→ WHAT THE TASK REQUIRES
Please filter the entries for the word "блюдо" and copy every line that has it.

Page-level text extractions:
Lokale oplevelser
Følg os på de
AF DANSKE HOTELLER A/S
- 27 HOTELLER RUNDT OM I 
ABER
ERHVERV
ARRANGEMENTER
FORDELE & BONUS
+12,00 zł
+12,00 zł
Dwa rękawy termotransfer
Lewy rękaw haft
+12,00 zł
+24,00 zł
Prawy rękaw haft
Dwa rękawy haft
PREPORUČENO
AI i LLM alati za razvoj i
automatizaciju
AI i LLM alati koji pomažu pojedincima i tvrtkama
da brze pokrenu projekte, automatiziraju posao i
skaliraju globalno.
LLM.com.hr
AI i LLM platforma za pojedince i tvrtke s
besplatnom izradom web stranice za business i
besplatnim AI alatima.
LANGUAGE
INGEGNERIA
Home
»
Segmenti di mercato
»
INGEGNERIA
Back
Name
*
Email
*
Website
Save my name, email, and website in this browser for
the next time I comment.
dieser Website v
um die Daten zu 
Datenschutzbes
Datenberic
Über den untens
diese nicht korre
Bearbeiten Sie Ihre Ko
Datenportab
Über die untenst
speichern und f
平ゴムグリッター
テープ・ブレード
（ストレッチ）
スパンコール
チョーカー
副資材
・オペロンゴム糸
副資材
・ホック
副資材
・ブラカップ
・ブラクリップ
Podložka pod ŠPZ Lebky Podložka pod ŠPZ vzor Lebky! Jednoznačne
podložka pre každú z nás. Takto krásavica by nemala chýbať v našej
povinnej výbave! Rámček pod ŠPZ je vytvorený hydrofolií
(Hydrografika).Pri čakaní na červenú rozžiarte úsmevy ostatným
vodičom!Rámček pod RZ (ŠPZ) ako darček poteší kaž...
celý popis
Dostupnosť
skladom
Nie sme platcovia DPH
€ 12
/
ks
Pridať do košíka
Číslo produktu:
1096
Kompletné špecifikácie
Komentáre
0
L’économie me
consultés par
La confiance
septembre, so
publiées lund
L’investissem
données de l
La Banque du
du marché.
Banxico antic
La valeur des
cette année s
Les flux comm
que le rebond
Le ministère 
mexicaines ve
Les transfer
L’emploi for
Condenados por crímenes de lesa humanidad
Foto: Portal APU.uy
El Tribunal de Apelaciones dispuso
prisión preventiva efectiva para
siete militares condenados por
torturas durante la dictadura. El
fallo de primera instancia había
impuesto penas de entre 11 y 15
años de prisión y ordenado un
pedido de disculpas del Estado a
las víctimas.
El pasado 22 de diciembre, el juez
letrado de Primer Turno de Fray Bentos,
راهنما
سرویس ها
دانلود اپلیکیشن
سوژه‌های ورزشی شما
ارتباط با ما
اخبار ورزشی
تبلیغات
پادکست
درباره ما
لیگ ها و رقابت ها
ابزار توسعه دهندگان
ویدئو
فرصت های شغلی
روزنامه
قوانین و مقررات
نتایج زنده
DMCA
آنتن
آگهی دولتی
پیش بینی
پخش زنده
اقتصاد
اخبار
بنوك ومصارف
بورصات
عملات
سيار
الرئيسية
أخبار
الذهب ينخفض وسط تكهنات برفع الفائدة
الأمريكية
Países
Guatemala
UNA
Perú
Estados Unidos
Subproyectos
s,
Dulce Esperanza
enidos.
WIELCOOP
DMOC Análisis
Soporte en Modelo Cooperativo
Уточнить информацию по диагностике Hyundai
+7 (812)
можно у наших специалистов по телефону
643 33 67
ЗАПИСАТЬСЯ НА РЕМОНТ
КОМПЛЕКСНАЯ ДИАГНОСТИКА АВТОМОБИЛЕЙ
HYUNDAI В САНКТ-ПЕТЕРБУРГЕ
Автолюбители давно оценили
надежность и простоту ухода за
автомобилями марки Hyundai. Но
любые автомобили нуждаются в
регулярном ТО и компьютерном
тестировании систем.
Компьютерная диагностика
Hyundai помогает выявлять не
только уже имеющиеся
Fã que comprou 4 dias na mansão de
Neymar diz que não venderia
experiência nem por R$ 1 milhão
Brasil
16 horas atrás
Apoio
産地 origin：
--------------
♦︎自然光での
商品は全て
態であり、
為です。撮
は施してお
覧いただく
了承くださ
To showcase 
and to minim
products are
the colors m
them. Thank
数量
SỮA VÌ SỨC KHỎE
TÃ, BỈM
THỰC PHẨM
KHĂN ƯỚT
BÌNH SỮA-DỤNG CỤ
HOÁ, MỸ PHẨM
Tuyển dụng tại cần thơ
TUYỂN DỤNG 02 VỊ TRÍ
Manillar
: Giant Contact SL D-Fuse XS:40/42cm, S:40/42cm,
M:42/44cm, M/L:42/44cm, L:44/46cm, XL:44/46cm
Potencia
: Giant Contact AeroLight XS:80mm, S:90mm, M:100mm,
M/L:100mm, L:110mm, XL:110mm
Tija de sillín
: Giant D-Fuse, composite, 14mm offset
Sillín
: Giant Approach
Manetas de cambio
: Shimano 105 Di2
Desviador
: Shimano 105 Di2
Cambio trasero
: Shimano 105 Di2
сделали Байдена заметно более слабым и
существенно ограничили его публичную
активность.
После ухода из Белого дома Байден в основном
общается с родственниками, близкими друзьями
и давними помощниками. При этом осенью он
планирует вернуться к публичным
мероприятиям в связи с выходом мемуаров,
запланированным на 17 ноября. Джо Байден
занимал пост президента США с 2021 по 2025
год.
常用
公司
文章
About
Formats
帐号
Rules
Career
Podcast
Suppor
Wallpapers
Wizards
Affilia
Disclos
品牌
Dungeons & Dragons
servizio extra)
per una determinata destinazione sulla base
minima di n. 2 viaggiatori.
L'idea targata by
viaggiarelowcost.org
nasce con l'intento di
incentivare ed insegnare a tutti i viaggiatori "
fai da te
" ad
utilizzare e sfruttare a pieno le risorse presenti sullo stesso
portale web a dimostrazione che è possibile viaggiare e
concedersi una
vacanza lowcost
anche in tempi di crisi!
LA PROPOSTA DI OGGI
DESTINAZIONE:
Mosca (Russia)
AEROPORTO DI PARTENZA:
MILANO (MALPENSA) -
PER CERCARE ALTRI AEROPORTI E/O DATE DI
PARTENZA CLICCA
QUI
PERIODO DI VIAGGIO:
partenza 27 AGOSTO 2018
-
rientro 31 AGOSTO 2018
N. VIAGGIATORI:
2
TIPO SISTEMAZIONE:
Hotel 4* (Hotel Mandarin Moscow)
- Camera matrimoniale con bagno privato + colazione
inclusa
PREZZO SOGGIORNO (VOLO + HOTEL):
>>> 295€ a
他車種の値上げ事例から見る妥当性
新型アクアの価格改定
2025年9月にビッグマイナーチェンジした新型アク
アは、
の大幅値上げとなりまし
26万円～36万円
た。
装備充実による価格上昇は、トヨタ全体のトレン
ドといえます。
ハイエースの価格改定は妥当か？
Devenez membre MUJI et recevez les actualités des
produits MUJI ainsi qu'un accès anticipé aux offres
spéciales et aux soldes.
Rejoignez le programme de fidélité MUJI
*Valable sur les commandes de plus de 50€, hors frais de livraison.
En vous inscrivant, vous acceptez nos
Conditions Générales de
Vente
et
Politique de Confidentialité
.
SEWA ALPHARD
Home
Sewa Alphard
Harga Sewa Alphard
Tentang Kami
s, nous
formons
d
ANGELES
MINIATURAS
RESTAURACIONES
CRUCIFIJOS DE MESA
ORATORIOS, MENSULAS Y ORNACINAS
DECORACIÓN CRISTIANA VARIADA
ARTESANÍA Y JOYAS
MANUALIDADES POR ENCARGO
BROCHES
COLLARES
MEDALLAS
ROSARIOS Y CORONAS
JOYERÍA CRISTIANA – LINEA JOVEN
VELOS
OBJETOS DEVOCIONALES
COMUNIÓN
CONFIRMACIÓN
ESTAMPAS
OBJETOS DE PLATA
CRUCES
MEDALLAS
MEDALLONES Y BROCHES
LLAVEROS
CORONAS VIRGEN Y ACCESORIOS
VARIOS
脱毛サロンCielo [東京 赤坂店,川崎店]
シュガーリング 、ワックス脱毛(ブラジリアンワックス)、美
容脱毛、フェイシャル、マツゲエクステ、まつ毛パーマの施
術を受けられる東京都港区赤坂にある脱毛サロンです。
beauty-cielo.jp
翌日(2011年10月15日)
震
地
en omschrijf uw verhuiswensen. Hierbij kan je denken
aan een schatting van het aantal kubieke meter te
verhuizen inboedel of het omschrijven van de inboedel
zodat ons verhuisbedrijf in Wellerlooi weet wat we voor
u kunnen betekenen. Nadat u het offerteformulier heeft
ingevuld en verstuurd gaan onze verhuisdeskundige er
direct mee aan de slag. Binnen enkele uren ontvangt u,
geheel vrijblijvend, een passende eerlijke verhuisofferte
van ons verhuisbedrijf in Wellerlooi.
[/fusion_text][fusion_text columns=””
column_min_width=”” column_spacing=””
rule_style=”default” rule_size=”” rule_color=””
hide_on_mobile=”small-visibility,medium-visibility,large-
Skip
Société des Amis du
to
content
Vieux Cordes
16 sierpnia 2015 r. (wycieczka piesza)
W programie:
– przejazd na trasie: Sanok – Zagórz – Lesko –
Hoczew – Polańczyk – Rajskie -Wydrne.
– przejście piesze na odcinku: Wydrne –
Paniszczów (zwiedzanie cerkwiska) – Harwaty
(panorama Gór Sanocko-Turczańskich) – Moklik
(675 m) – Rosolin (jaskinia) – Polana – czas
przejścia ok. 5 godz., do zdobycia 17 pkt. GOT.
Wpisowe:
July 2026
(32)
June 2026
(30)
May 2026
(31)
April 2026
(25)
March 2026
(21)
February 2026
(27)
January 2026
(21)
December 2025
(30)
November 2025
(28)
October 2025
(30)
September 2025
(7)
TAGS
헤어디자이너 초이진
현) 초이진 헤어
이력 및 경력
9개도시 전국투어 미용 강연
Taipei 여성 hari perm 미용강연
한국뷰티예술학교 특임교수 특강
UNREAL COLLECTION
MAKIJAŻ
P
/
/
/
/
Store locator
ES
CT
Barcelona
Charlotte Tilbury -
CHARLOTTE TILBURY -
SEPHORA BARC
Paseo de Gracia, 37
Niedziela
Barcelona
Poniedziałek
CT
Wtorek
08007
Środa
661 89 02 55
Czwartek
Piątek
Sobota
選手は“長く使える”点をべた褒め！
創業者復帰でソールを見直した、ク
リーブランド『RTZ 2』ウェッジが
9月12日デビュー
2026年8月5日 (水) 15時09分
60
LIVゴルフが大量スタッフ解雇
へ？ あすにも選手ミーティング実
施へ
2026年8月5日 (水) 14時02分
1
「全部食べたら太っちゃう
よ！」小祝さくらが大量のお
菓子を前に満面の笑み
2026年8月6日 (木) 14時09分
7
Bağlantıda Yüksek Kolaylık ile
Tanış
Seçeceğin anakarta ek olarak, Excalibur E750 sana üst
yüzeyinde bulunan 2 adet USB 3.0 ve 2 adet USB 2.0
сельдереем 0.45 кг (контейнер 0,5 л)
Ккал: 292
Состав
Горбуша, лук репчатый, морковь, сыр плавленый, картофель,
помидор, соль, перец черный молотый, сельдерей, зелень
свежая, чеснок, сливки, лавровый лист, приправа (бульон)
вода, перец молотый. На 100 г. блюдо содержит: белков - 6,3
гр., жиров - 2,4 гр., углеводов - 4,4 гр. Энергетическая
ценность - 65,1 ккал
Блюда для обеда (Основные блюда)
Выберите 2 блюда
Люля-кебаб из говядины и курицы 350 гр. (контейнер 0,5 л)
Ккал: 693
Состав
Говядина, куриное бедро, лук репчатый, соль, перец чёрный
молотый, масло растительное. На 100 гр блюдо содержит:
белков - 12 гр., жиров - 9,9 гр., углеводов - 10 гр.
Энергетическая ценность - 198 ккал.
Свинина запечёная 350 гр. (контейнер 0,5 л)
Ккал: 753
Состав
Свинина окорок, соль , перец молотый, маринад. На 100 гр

→ WRITTEN SOLUTION
вода, перец молотый. На 100 г. блюдо содержит: белков - 6,3
молотый, масло растительное. На 100 гр блюдо содержит:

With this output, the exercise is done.